Japan CO2 Emissions Inch Down, But Far From Target
TOKYO - Japan made some progress in cutting greenhouse gases last fiscal year mainly due to increased use of nuclear power, but the country fell well short of its target for reducing carbon dioxide (CO2) emissions, the government said.

Japan's Environment Ministry said in a preliminary report on Friday that the country emitted 1.329 billion tonnes of gases blamed for global warming in the fiscal year to March 31, 2005, down 0.8 percent from the previous year.

However, the emission volume was 7.4 percent higher than that in 1990. The UN Kyoto Protocol requires Japan to reduce its CO2 emissions by 6 percent from that year's level by 2008-2012.

The government attributed the small decline in CO2 emissions to a recovery in nuclear power plant operation rates, which averaged 68.9 percent last fiscal year, versus the previous year's 59.7 percent.

Still, last year's operation rate was well below normal mainly because of delays to the restarts of nuclear power generators run by Tokyo Electric Power Co. (TEPCO), Asia's biggest utility. A Japanese nuclear power plant usually runs at just above 80 percent of its capacity.

Shutdowns of nuclear power stations have led to increased use of higher-emission fossil fuel plants.

Nuclear plants owned by TEPCO, which is responsible for almost one tenth of Japan's CO2 emissions, have been slow to recover to the normal 80 percent operation level since 2003.

In that year, TEPCO was forced to shut all of its nuclear units after admitting it had falsified nuclear safety documents for more than a decade.

In June, TEPCO said it had cut its CO2 emissions by 14 percent in the year to March 2005 to 109.2 million tonnes from the previous year because the average utilisation rate at its 17 nuclear units had recovered to 61.7 percent from 26.3 percent.

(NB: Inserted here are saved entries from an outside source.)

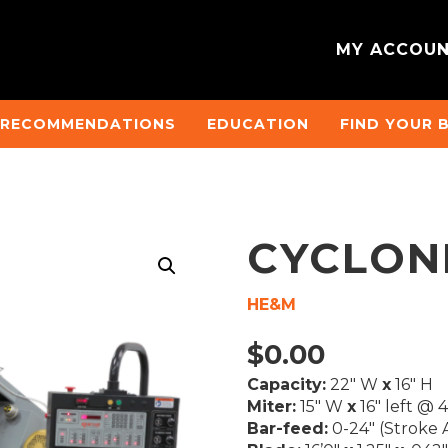
MY ACCOU
 RECOMMENDATIONS
EDUCATION
FIND YOUR 
CYCLON
HE&M
$
0.00
Capacity:
22″ W
x
16″ H
Miter:
15″ W
x
16″ left @ 
Bar-feed:
0-24″ (Stroke A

The report by the ministry also showed Japan's emissions of dense greenhouse gases called hydrofluorocarbons (HFCs) fell 27 percent in the year to March from the previous year, while emissions of perfluorocarbons (PFCs) increased by 9.8 percent.

HFCs are a byproduct of the material HCFC often used in refrigerators, and PFCs are typically produced in the semiconductor manufacturing process. Both gases are thousands of times more potent than CO2.

Such increases in CO2 emissions are a dilemma for Kyoto-leader Japan. But they give trading houses and financial institutions opportunities in the emerging CO2 market, which Barclays Capital has predicted could grow to 40 billion euros ($48.5 billion) a year.

Japanese trading firms, including top-ranked Mitsubishi Corp. and Mitsui & Co., as well as utilities such as TEPCO have invested in overseas projects to secure CO2 credits for their own use in cutting emissions and for resale to other firms.